REQUIRED ACTION :: Search the data for the word "offrant" and copy every line that contains it.

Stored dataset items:
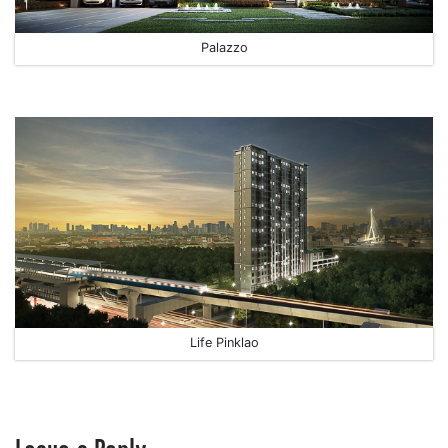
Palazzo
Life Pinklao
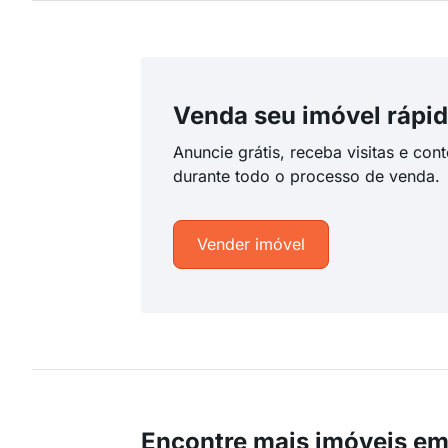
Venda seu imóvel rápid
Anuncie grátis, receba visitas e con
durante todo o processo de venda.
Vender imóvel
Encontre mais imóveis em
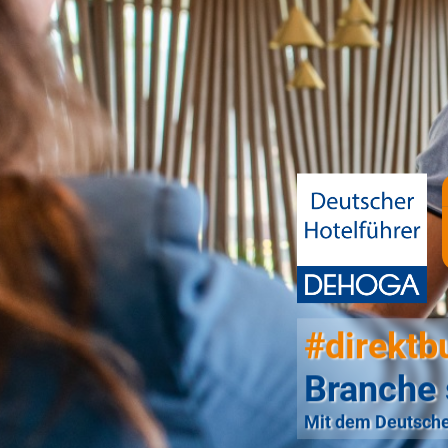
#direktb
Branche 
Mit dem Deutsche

* * *

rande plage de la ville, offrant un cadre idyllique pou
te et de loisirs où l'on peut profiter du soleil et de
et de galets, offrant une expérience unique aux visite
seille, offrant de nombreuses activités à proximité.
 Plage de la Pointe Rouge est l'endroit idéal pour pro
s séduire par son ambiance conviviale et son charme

TASK RESULT ::
rande plage de la ville, offrant un cadre idyllique pou
et de galets, offrant une expérience unique aux visite
seille, offrant de nombreuses activités à proximité.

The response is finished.